World leaders at G7 meetings ready to pile fresh sanctions on Russia
Hiroshima, The Gulf Observer: Leaders of the world’s most powerful democracies are devoting much of the first full day of the Group of Seven summit to finding new ways to punish Russia for its 15-month invasion of Ukraine.
Russian President Vladimir Putin’s nuclear threats against Ukraine, along with North Korea’s months-long barrage of missile tests and China’s rapidly expanding nuclear arsenal, have resonated with Japan’s push to make nuclear disarmament a major part of the summit. World leaders Friday visited a peace park dedicated to the tens of thousands who died in the world’s first wartime atomic bomb detonation.
After group photos near the city’s iconic bombed-out dome, a wreath-laying and a symbolic tree planting, a new round of sanctions were to be unveiled against Moscow, with a focus on redoubling efforts to enforce existing sanctions meant to stifle Russia’s war effort and hold accountable those behind it, a U.S. official said. Russia is now the most-sanctioned country in the world, but there are questions about the effectiveness of the financial penalties.
The U.S. official, speaking on the condition of anonymity to preview the announcement, said the U.S. component of the actions would blacklist about 70 Russian and third-country entities involved in Russia’s defense production, and sanction more than 300 individuals, entities, aircraft and vessels.
The official added that the other G7 nations would undertake similar steps to further isolate Russia and to undermine its ability to wage war in Ukraine. Details were to emerge over the course of the weekend summit.
The European Union was focused on closing the door on loopholes and plans to restrict trade in Russian diamonds, Charles Michel, president of the European Council, told reporters early Friday.
He said the G7 would also try to convey to leaders of countries that are non-member guests at the summit why it’s so important to enforce sanctions.
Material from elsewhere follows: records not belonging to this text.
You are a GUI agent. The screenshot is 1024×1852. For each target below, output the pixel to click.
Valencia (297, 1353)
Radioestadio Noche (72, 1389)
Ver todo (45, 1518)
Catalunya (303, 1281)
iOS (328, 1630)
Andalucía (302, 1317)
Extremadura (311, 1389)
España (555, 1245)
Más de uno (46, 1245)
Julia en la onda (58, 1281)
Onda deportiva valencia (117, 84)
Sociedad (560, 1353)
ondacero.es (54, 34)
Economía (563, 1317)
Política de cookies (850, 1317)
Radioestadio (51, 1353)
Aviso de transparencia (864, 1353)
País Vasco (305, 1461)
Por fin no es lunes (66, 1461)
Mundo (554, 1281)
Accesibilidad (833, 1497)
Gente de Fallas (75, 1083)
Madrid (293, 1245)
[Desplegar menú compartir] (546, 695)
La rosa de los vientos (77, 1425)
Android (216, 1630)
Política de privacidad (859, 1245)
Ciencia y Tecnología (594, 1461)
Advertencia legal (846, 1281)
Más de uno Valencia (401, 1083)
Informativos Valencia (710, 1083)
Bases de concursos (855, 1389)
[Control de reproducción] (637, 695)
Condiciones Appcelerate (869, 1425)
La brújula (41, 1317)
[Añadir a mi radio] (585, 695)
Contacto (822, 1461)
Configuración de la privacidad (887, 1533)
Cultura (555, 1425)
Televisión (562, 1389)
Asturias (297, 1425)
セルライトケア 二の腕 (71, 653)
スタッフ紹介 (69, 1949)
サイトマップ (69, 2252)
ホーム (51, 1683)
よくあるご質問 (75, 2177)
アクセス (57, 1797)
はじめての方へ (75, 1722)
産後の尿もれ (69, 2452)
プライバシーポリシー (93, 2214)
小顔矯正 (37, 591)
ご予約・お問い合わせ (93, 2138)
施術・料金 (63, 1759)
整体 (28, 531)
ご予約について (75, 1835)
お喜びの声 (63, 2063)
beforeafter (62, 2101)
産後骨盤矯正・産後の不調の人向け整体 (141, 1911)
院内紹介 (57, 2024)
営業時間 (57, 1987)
Japanese Prime Minister Fumio Kishida, who represents Hiroshima in parliament, wants nuclear disarmament to be a major focus of discussions, and he formally started the summit at Hiroshima’s Peace Memorial Park. The visit by world leaders to a park dedicated to preserving reminders of Aug. 6, 1945, when a U.S. B-29 dropped an atomic bomb over Hiroshima, provided a striking backdrop to the start the summit. An estimated 140,000 people were killed in the attack, and a fast-dwindling number of now-elderly survivors have ensured that Hiroshima has become synonymous with anti-nuclear peace efforts.
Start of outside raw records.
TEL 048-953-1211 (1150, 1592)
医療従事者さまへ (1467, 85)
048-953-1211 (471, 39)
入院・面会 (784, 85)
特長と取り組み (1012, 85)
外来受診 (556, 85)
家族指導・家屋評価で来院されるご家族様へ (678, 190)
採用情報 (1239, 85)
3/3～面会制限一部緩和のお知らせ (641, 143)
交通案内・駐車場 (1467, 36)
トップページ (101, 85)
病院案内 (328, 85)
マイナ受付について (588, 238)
“Honestly, I have big doubts if Mr. Kishida, who is pursuing a military buildup and seeking to revise the pacifist constitution, can really discuss nuclear disarmament,” Sueichi Kido, a 83-year-old “hibakusha” or survivor of the Nagasaki explosion, told The Associated Press. “But because they are meeting in Hiroshima I do have a sliver of hope that they will have positive talks and make a tiny step toward nuclear disarmament.”
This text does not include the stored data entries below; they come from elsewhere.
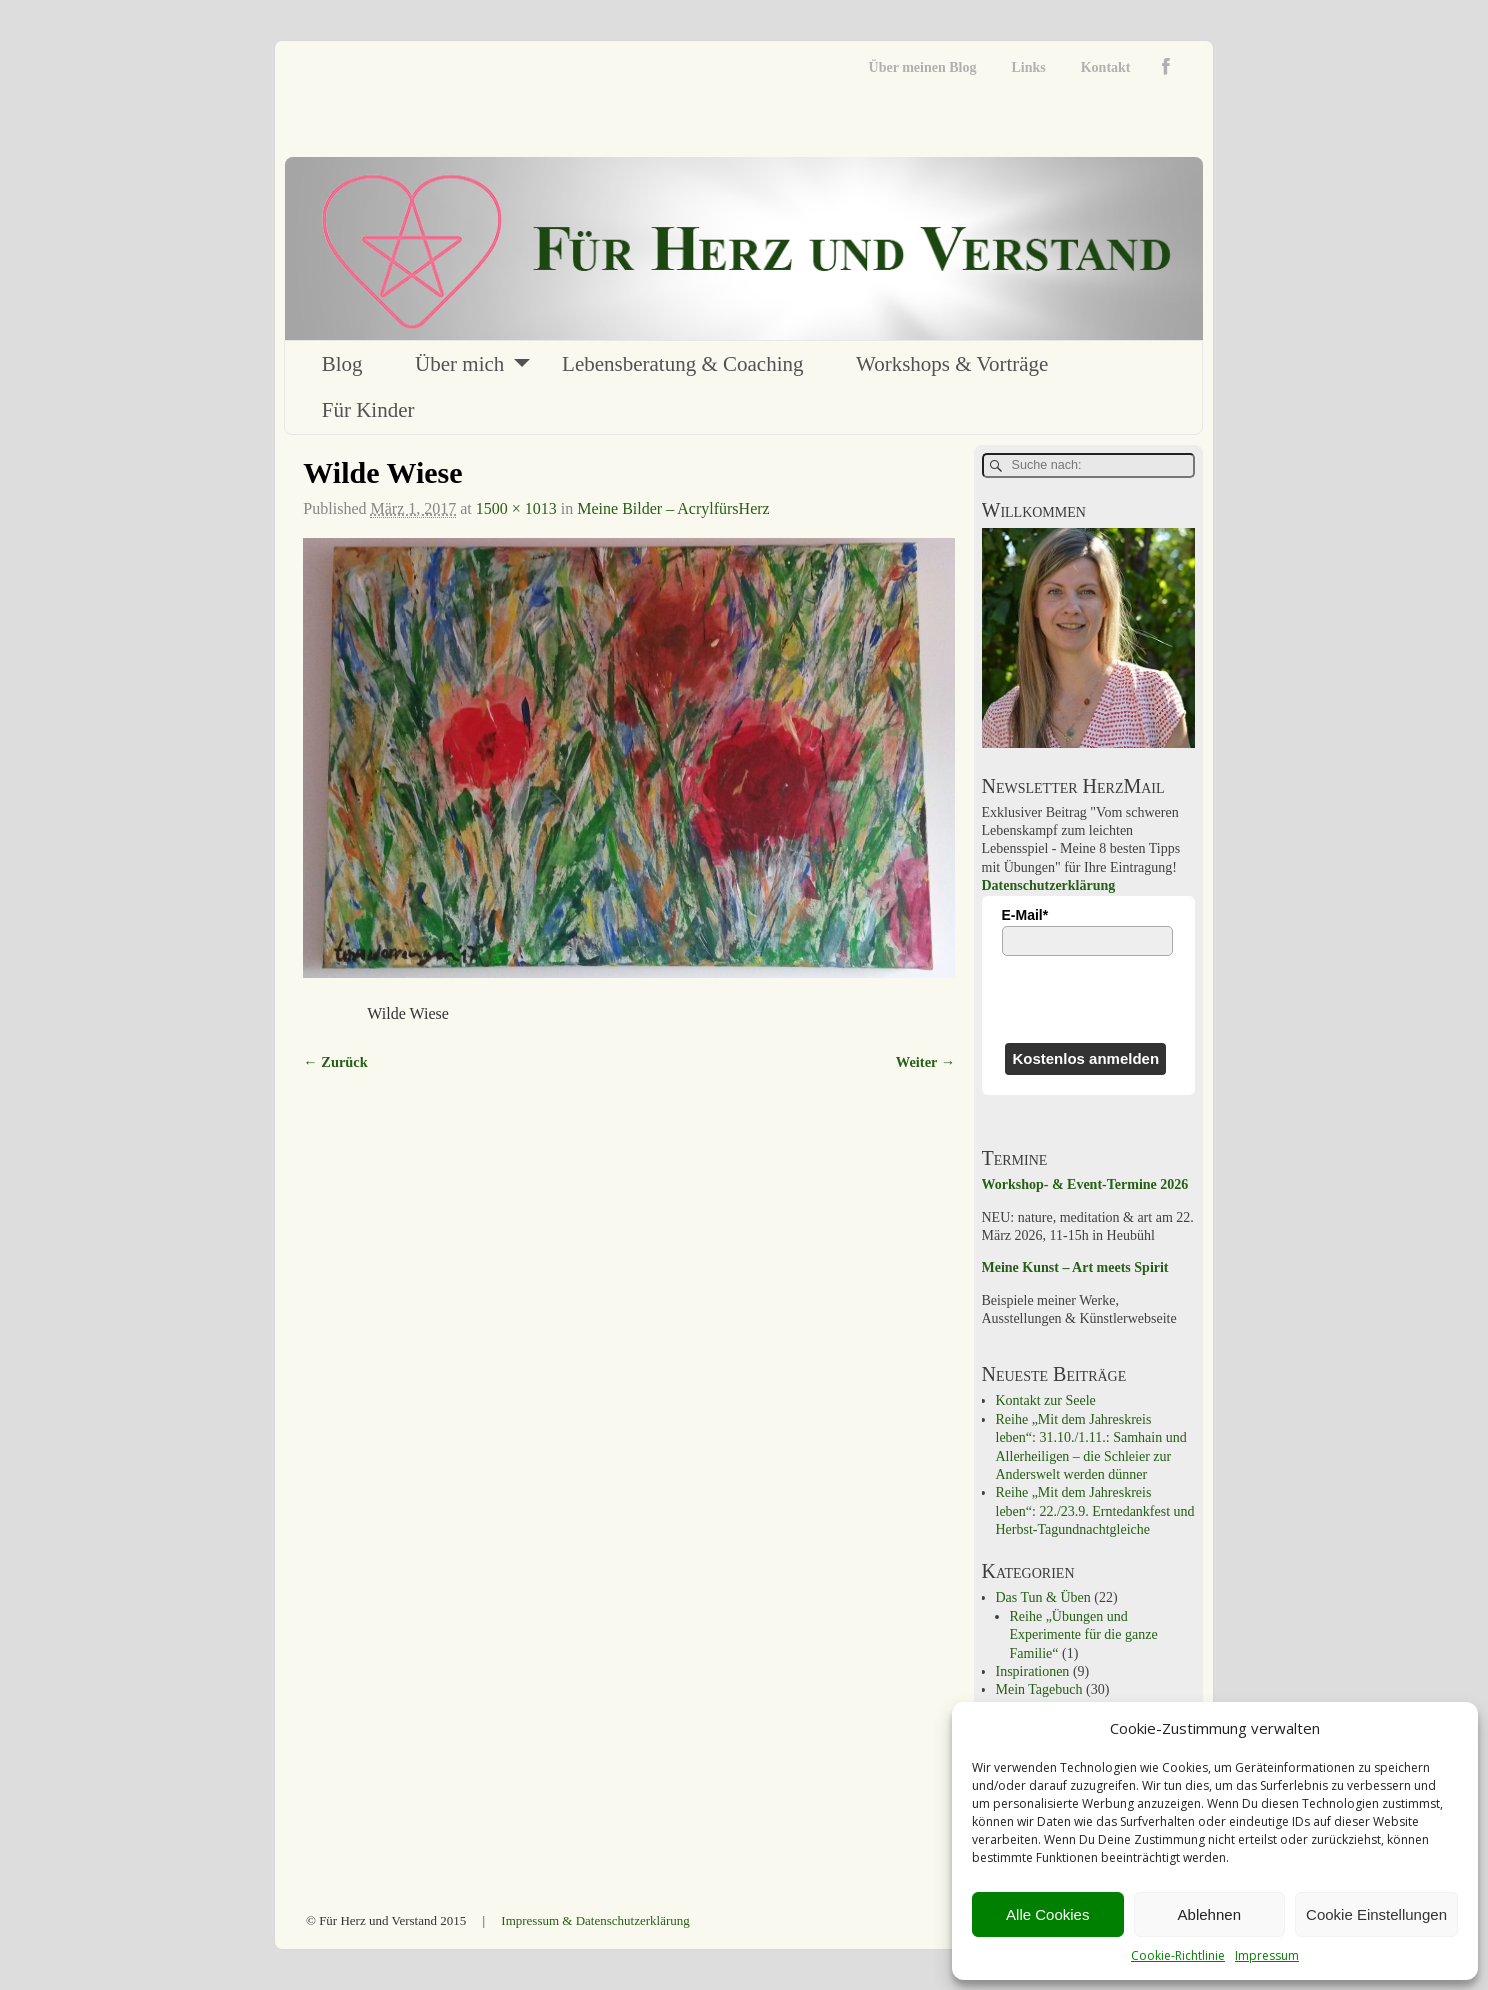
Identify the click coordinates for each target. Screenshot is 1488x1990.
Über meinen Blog (923, 67)
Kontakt (1106, 67)
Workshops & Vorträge (952, 364)
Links (1028, 67)
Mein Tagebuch (1039, 1689)
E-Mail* (1025, 915)
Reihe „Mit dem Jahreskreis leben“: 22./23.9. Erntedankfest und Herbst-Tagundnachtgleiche (1095, 1511)
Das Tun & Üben (1043, 1597)
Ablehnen (1209, 1914)
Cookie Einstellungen (1376, 1914)
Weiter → (925, 1062)
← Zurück (335, 1062)
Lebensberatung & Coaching (682, 364)
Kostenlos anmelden (1085, 1058)
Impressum (1267, 1955)
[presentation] (1088, 999)
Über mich (459, 364)
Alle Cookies (1047, 1914)
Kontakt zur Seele (1046, 1400)
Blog (342, 364)
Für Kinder (368, 410)
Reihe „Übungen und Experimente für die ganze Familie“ (1084, 1635)
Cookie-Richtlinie (1178, 1955)
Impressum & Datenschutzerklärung (595, 1920)
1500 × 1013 (516, 508)
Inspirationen (1033, 1671)
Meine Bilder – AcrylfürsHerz (673, 508)
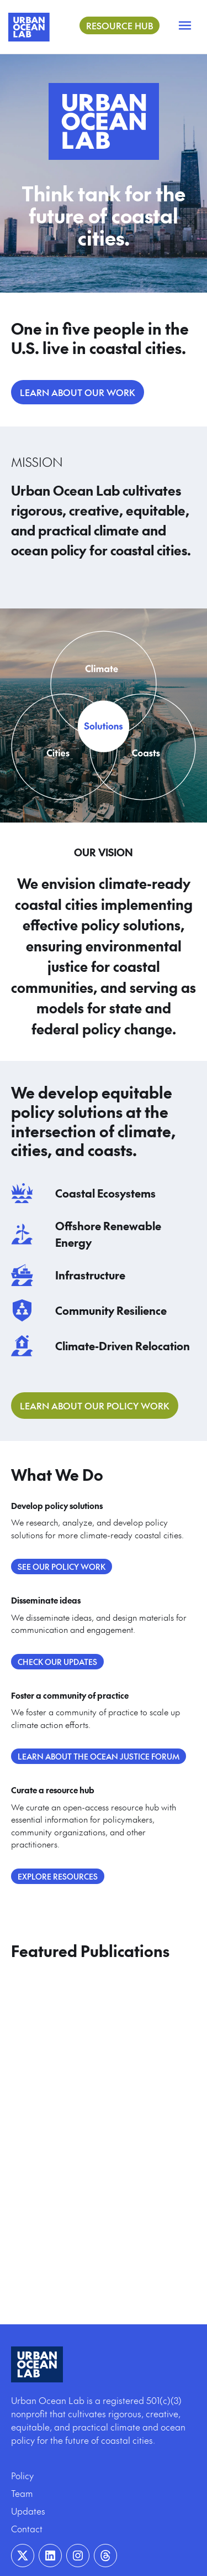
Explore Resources (58, 1876)
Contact (27, 2528)
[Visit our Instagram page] (77, 2555)
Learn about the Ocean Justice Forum (98, 1756)
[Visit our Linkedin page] (50, 2555)
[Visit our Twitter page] (22, 2555)
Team (22, 2493)
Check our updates (57, 1661)
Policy (22, 2475)
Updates (28, 2511)
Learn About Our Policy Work (94, 1405)
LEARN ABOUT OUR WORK (77, 392)
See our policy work (61, 1566)
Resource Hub (119, 25)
On Thursday night, Kishida opened the global diplomacy with a sitdown with President Joe Biden after Biden’s arrival at a nearby military base. Kishida also held talks with British Prime Minister Rishi Sunak before the three-day gathering of leaders opens.
The Japan-U.S. alliance is the “very foundation of peace and security in the Indo-Pacific region,” Kishida told Biden in opening remarks. Japan, facing threats from authoritarian Russia and North Korea, has been expanding its military but also relies on 50,000 U.S. troops stationed in Japan and U.S. military might.
“We very much welcome that the cooperation has evolved in leaps and bounds,” Kishida said.
Biden, who greeted U.S. and Japanese troops at nearby Marine Corps Air Station Iwakuni before his meeting with Kishida, said: “When our countries stand together, we stand stronger, and I believe the whole world is safer when we do.”